▶ **DATA EXTRACTS**
┌──
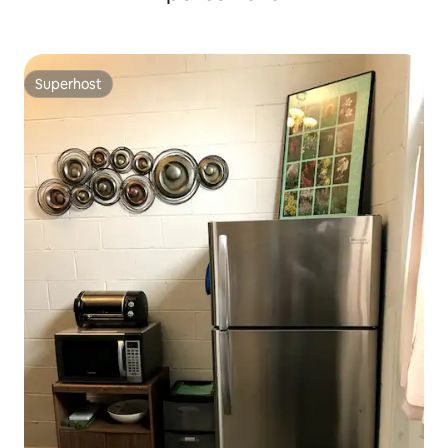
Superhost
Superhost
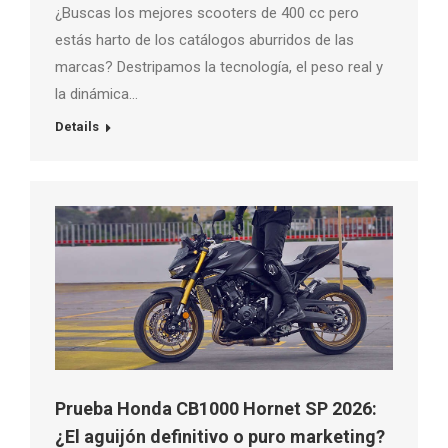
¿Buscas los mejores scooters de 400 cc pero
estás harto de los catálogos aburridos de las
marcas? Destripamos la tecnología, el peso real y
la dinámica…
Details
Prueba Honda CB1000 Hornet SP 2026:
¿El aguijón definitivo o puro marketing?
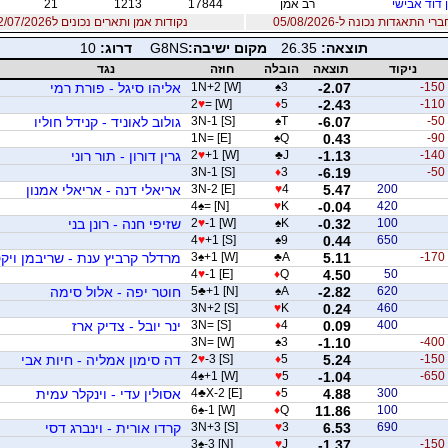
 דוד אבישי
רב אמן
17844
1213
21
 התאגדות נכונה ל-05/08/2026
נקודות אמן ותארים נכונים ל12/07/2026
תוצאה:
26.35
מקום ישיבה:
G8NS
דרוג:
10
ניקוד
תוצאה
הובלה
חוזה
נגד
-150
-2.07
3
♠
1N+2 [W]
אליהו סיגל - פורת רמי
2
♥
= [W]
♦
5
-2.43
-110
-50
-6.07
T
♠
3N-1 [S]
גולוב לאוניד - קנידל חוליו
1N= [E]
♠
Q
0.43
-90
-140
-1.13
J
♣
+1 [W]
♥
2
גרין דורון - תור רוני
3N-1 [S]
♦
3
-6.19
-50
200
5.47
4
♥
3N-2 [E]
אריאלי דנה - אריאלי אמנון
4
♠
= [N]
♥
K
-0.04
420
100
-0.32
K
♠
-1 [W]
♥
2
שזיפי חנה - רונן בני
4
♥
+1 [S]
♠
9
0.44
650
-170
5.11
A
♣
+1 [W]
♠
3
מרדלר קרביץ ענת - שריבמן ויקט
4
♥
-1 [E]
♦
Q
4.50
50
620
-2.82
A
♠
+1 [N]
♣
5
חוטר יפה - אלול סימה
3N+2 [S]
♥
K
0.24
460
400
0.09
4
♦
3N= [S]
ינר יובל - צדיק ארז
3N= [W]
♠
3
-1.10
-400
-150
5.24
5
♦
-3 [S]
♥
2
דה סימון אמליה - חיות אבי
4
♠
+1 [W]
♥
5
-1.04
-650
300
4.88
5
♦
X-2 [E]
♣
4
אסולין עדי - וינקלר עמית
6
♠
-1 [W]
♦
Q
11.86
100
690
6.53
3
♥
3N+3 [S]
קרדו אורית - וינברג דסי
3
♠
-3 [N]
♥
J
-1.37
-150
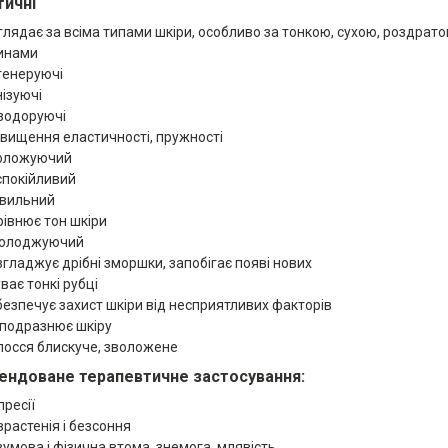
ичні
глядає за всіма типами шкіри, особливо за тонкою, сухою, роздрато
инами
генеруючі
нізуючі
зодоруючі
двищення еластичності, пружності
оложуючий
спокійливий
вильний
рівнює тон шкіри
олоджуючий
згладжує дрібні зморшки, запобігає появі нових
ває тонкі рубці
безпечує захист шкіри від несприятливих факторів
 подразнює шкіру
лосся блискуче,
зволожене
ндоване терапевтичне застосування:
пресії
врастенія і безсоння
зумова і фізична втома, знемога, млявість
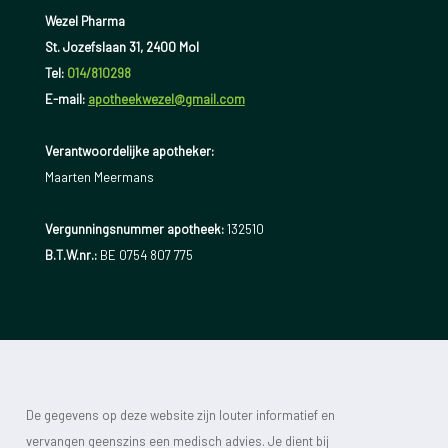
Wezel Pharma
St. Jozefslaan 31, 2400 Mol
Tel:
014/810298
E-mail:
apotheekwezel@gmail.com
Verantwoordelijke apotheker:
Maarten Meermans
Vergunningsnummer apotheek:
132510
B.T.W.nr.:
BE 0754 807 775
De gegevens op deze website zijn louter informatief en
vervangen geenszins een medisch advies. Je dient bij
└──
┌──
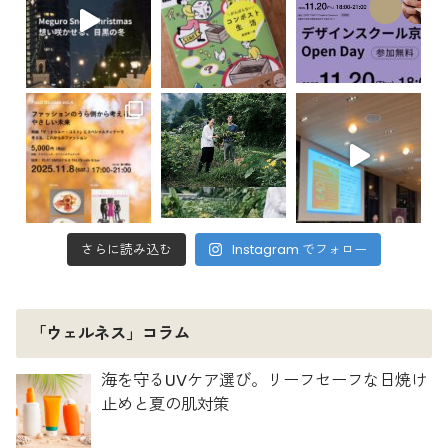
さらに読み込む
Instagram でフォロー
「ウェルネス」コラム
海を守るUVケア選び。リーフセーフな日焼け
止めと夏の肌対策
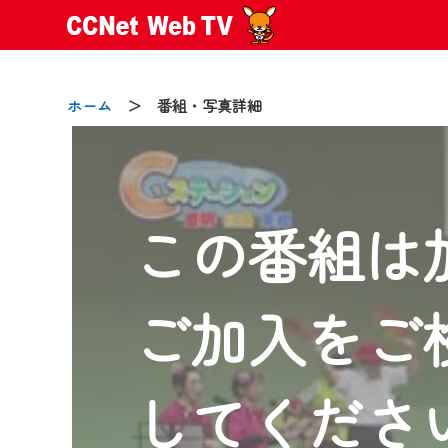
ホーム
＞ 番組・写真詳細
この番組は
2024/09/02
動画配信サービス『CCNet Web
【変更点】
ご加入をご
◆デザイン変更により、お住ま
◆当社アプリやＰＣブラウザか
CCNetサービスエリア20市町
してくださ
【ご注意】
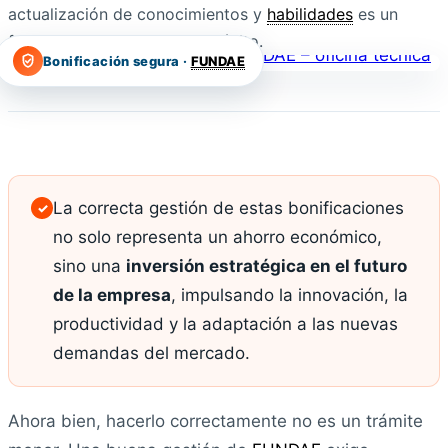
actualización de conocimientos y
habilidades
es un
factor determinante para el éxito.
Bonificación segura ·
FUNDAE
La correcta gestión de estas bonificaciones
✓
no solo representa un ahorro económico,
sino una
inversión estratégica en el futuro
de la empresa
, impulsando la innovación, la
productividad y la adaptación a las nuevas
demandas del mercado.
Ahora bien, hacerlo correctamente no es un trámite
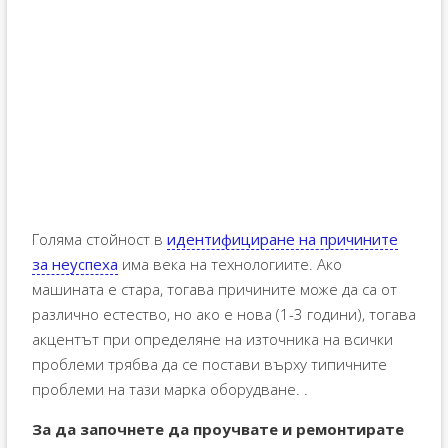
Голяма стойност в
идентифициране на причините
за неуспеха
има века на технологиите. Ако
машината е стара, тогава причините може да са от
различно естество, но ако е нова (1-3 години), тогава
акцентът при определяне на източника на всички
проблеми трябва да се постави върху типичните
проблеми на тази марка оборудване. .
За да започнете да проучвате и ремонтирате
└──
Copy all lines of the records in which the string "причините" can be found.

▶ **RESPONSE FOR THIS EXERCISE**
идентифициране на причините
машината е стара, тогава причините може да са от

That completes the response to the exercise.